**Work to complete**
Give the data again in full, without pictures.

Dataset records
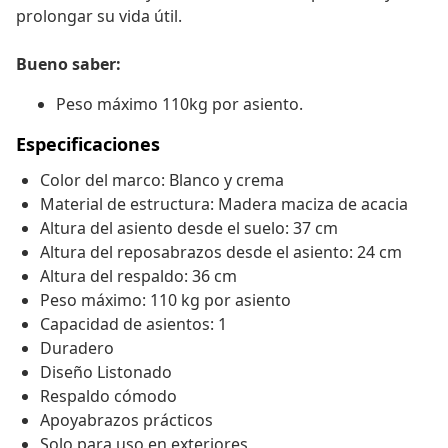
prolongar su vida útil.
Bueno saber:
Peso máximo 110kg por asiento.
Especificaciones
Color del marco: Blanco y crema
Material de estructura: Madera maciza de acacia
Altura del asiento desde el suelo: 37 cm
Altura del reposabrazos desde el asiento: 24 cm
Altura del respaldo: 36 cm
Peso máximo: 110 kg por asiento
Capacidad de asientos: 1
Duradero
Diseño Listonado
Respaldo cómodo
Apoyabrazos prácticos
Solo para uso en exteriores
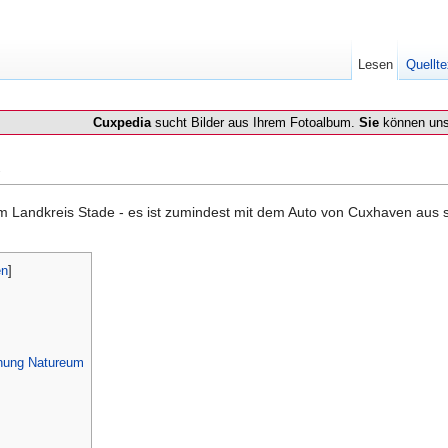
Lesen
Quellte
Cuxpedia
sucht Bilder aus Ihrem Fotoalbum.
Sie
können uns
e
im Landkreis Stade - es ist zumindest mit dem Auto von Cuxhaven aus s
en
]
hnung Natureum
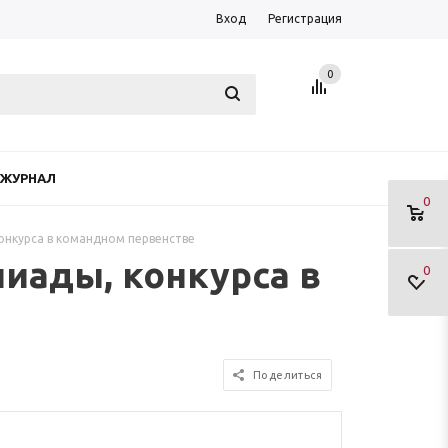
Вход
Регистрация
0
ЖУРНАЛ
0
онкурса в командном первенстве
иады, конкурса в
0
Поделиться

**Solution below**
prolongar su vida útil.
Bueno saber:
Peso máximo 110kg por asiento.
Especificaciones
Color del marco: Blanco y crema
Material de estructura: Madera maciza de acacia
Altura del asiento desde el suelo: 37 cm
Altura del reposabrazos desde el asiento: 24 cm
Altura del respaldo: 36 cm
Peso máximo: 110 kg por asiento
Capacidad de asientos: 1
Duradero
Diseño Listonado
Respaldo cómodo
Apoyabrazos prácticos
Solo para uso en exteriores
Lesen
Quellte
Cuxpedia
sucht Bilder aus Ihrem Fotoalbum.
Sie
können uns
e
im Landkreis Stade - es ist zumindest mit dem Auto von Cuxhaven aus s
en
]
hnung Natureum
Вход
Регистрация
0
ЖУРНАЛ
0
онкурса в командном первенстве
иады, конкурса в
0
Поделиться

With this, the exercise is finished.